Are probably the most comprehensive documents at the present time providing a practical approach for performing a performance-based seismic evaluation of a structure

European codes

EN 1998-1: 2004 "Eurocode 8: Design of structures for earthquake resistance - Part 1: General rules, seismic actions and rules for buildings".

– Two fundamental (performance ) requirements : no-collapse (ULS) and damage limitation (SLS).

– Allows advanced structural analysis methods (nonlinear static and nonlinear dynamic methods).

– Basis for implementation of PBSD but a complete methodology is NOT present.

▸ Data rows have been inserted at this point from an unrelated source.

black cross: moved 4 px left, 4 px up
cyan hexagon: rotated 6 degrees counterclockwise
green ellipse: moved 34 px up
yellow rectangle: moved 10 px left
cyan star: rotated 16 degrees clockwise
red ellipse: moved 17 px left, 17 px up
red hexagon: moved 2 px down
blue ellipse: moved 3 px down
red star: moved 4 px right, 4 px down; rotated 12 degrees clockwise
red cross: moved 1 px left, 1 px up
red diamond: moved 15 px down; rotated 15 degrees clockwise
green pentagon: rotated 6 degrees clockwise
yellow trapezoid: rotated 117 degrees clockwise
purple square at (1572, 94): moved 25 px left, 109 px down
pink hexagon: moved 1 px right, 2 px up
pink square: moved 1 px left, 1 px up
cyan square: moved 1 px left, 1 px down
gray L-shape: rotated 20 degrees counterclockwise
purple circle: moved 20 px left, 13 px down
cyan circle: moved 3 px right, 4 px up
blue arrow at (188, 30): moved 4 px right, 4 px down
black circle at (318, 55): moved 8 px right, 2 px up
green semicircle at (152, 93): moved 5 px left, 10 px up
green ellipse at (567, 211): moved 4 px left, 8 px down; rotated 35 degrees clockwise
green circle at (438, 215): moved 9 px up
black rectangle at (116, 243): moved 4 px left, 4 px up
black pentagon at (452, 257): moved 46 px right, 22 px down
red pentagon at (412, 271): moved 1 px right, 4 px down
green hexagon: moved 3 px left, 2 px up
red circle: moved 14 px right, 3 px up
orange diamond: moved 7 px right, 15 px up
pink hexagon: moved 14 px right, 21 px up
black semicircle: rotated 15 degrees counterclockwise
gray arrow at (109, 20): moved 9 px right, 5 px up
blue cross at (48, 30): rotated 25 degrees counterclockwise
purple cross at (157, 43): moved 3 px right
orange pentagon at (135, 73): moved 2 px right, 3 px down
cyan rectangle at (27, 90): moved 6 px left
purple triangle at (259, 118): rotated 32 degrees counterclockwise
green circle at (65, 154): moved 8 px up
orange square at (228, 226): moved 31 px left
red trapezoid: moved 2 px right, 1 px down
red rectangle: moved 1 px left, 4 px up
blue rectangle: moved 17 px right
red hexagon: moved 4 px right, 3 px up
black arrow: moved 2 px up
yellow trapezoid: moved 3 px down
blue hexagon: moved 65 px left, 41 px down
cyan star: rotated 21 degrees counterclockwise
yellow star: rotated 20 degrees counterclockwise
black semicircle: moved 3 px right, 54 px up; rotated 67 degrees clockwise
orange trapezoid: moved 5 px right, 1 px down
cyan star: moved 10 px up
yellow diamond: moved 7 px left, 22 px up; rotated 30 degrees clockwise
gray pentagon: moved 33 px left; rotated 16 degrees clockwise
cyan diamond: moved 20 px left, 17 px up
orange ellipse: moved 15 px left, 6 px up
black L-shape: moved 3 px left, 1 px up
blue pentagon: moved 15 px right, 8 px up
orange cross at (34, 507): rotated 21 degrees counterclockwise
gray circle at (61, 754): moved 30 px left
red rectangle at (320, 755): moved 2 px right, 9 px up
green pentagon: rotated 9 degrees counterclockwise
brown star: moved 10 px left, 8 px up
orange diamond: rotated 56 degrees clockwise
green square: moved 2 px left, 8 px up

EN 1998-3: 2004 "Eurocode 8 - Design of structures for earthquake resistance Part 3: Assessment and retrofitting of buildings".

– Three limit states (performance objectives):– Near Collapse - NC,

– Significant Damage - SD, and

– Damage Limitation - DL.

– Application methodology present , but non-technical vocabulary is missing

Romanian codes

P100-1: 2013 "Cod de proiectare seismică - Partea I -Prevederi de proiectare pentru clădiri"– Two fundamental (performance ) requirements : life safety (ULS)

and damage limitation (SLS).

– Allows advanced structural analysis methods (nonlinear static and nonlinear dynamic methods).

– Basis for implementation of PBSD but a complete methodology is NOT present.

P100-3: 2008 "Cod de proiectare seismică – Prevederi pentru evaluarea seismică a clădirilor existente"– Requires checking of at least two limit states (performance

objectives), the same as the ones in P100-1:2006

– Application methodology present , but non-technical vocabulary is missing

Conclusions

PBSD has the objective of designing structures with controlled response for different levels of seismic hazard, depending on the concrete needs of stakeholders.

The concept itself is not new, representing an extension, generalisation, formalisation and quantification of the limit state method (Fajfar, 1998).

The new developments consist in procedures and methodologies for practical implementation of PBSD in future seismic design codes.